9

I know there are countless resources on method swizzling. However is it possible to swizzle a method from a private API? The problem is that there are no header files. I would like to swizzle a method from a private class in a PrivateFramework such as (random example) Message.framework methods

This is for personal testing, I understand that it will get rejected to oblivion by Apple.

Bryan Chen
  • 45,816
  • 18
  • 112
  • 143
John Smith
  • 307
  • 3
  • 14
  • 1
    If you're ever trying to do anything with Private APIs, where you feel like you need header files, you can just reverse engineer them. Look into tools like `class-dump` or `class-dump-z`. Lots of people have also posted the reverse-engineered headers online themselves. Then, just include that header as a source file in your project. If you get into problems with reverse-engineered headers not compiling, often times you just need to manually inspect them, and remove `#imports` that you don't need, or just prune down the header file to only include the function you're interested in. – Nate Jun 28 '14 at 22:25
  • That's what I was doing initially and thought there must be an easier way. Anyhow, I am able to swizzle this private API thanks to Bryan (see below). The problem is that other frameworks are not able to get swizzled. i.e. if I call that method directly from my test code I get the swizzled function, but if that method is called in some other framework it does not call my swizzled function. – John Smith Jun 29 '14 at 01:14
  • You might need to post a new, follow-up question. Also, please be specific. Which API are you swizzling would be useful to know, and are you saying that when that API is called from within your app's process, but invoked directly by a framework (not your code), then the swizzling doesn't work? – Nate Jun 29 '14 at 21:38

2 Answers2

11

You can use NSClassFromString to get Class and use runtime library to perform method swizzling. No header files required. You just need to know class name and method signature.

sel_getUid can be used when @selector(somePrivateMethod) give your error about somePrivateMethod is not valid selector (because header is not available)

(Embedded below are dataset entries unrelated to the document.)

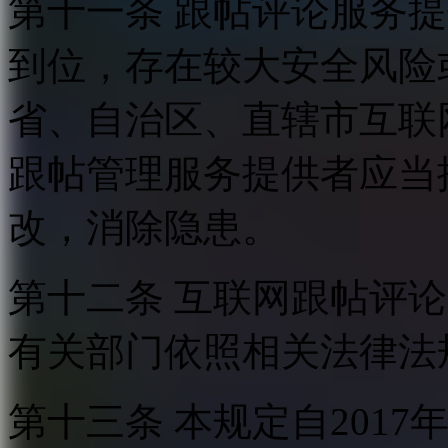
第十一条 跟帖评论服务
到位，存在较大安全风险
省、自治区、直辖市互联
跟帖管理服务提供者应当
改，消除隐患。
第十二条 互联网跟帖评
有关部门依照相关法律法
第十三条 本规定自2017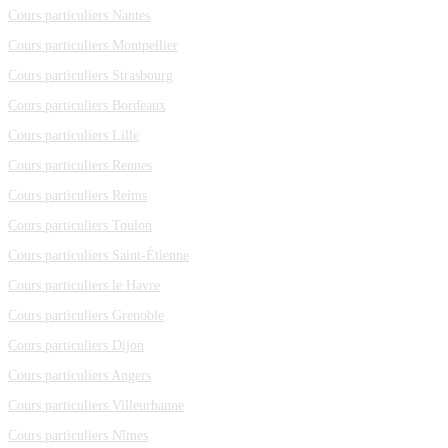
Cours particuliers Nantes
Cours particuliers Montpellier
Cours particuliers Strasbourg
Cours particuliers Bordeaux
Cours particuliers Lille
Cours particuliers Rennes
Cours particuliers Reims
Cours particuliers Toulon
Cours particuliers Saint-Étienne
Cours particuliers le Havre
Cours particuliers Grenoble
Cours particuliers Dijon
Cours particuliers Angers
Cours particuliers Villeurbanne
Cours particuliers Nîmes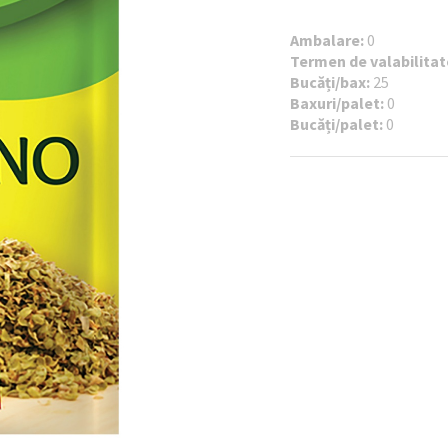
Ambalare:
0
Termen de valabilitat
Bucăți/bax:
25
Baxuri/palet:
0
Bucăți/palet:
0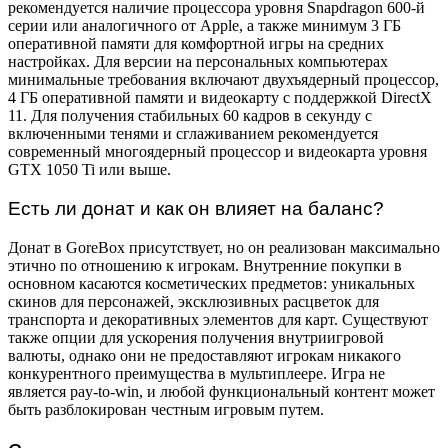
рекомендуется наличие процессора уровня Snapdragon 600-й
серии или аналогичного от Apple, а также минимум 3 ГБ
оперативной памяти для комфортной игры на средних
настройках. Для версии на персональных компьютерах
минимальные требования включают двухъядерный процессор,
4 ГБ оперативной памяти и видеокарту с поддержкой DirectX
11. Для получения стабильных 60 кадров в секунду с
включенными тенями и сглаживанием рекомендуется
современный многоядерный процессор и видеокарта уровня
GTX 1050 Ti или выше.
Есть ли донат и как он влияет на баланс?
Донат в GoreBox присутствует, но он реализован максимально
этично по отношению к игрокам. Внутренние покупки в
основном касаются косметических предметов: уникальных
скинов для персонажей, эксклюзивных расцветок для
транспорта и декоративных элементов для карт. Существуют
также опции для ускорения получения внутриигровой
валюты, однако они не предоставляют игрокам никакого
конкурентного преимущества в мультиплеере. Игра не
является pay-to-win, и любой функциональный контент может
быть разблокирован честным игровым путем.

Code taken from my Xcode plugin

SEL sel = sel_getUid("codeDiagnosticsAtLocation:withCurrentFileContentDictionary:forIndex:");
Class IDEIndexClangQueryProviderClass = NSClassFromString(@"IDEIndexClangQueryProvider");

Method method = class_getInstanceMethod(IDEIndexClangQueryProviderClass, sel);
IMP originalImp = method_getImplementation(method);

IMP imp = imp_implementationWithBlock(^id(id me, id loc, id dict, IDEIndex *idx) {
    id ret = ((id (*)(id,SEL,id,id,id))originalImp)(me, sel, loc, dict, idx);

    // do work

    return ret;
});

method_setImplementation(method, imp);
Bryan Chen
  • 45,816
  • 18
  • 112
  • 143
  • what happened? also make sure these code did run... put it in `+[load]` – Bryan Chen Jun 27 '14 at 09:24
  • The code is definitely running. However, to verify this, I can call the private API and see whether it calls the original method or the swizzled one. I tried this and I get: "unrecognized selector sent to class" which means my private api is not being called at all. I used the declared class for example: [IDEIndexClangQueryProviderClass codeDiagnosticsAtLocation:0 withCurrentFileContentDictionary:0 forIndex:NULL] – John Smith Jun 28 '14 at 09:40
  • wait... why are you trying to call `[IDEIndexClangQueryProviderClass codeDiagnosticsAtLocation:0 withCurrentFileContentDictionary:0 forIndex:NULL]`? it just example. unless you are also writing Xcode plugin, it won't work. you suppose to change the class name, selector name, and method signatures to something exists on ios. – Bryan Chen Jun 28 '14 at 10:59
  • Update- No, I was calling my own swizzled private API and it worked. Anyhow- I realized that the method I was trying to swizzle is an instance method so instead of [Class_I_chose_above args:NULL] I should use allocate/init an instance which worked :) Thanks! – John Smith Jun 28 '14 at 12:06
  • Adding to your answer: You can also use `NSSelectorFromString()` instead of `sel_getUid` to grab a selector while still bypassing compiler checks. I find `NSSelectorFromString` a little more accessible for interoperability with Swift – Charlton Provatas Apr 07 '18 at 15:29
0

Create a category on the class and add the declaration for the method you want to call. Then you can just instantiate an instance of the class and call the method.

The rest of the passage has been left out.